I think all children benefit from knowing the timetable. In secondary school children write them into their own planners. I have taught KS2 classes in hundreds of schools. Good teachers always communicate what is happening during the day with the class, especially unexpected changes where possible.

Thatssofunny · 18/09/2014 21:36

We have a visual timetable on the board. It's a whole class one, though,..not an individual one. I've had children with anxiety issues before (complete meltdown, if anything changed...). This isn't really the case this year, but I automatically talk my class through any changes. They know when I've got PPA,...and also what I have planned for them to do in that time. When they have supply cover, I talk them through the day I will leave for them in terms of planning and will let them know who the supply teacher is going to be (if I can find out).

Year 5 should be a bit of a step up, though. I've been teaching this year group for ages and have frequently been handed up children, who had been classed as having severe SEN by their previous schools. A lot of the time, they had been underestimated in LKS2 and coped fine in my class, without magnetic plastic letters, 5-minute targets and pre-written sentences for them to copy. That doesn't mean that I ignored their needs, but that I tried to move them into more independence...which usually worked very well. We did this gradually, though,..and all the routines and support where still there, if needed.

TheIronGnome · 18/09/2014 21:53

That was me pippin, I have worked extensively with special needs children and it is possible to get statements for less severe needs as Goldmandra says.

5madthings · 18/09/2014 22:11

Op you are not being unreasonable at all.

Guilianna · 18/09/2014 22:23

You know what? SEN or no SEN, the idea of 'toughening up' children is so ridiculously counterproductive. If a child is already anxious, a brusque response makes them more so. What is so wrong with being kind and courteous? Gives much better results imo, in terms of learning as well as general demeanour. This kind of inflexible attitude makes me cross!

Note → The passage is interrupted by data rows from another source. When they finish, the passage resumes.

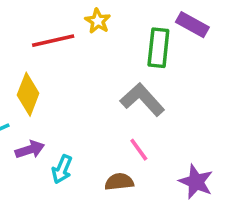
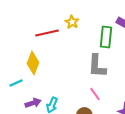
gray L-shape: (142, 100) -> (97, 66), turned -135
purple arrow: (30, 150) -> (33, 103), moved

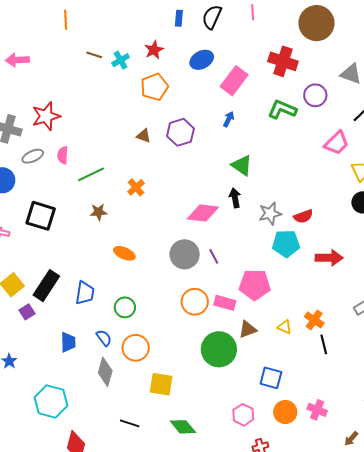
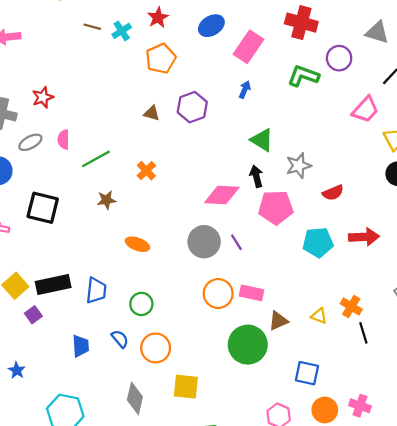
red star: (46, 116) -> (43, 97), size x0.7
gray star: (270, 214) -> (299, 166), moved
cyan pentagon: (286, 244) -> (318, 242), moved
pink pentagon: (255, 285) -> (276, 207), moved
black rectangle: (46, 286) -> (53, 285), turned 48
gray diamond: (105, 372) -> (135, 398), moved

Guilianna · 18/09/2014 22:27

Thatssofunny I totally agree with you. High expectations are key. And to get where you want to go is all about fostering confidence, and independence. Gradually, with support, and in tune with the individual child. You sound great!

insanityscratching · 18/09/2014 22:31

I have a dd with a statement who is very able, has always been academically able she has a statement and has had one since she was three years old. LA's would like you to believe that only children who are struggling spectacularly academically have statements , it puts parents off applying, but it's simply not true.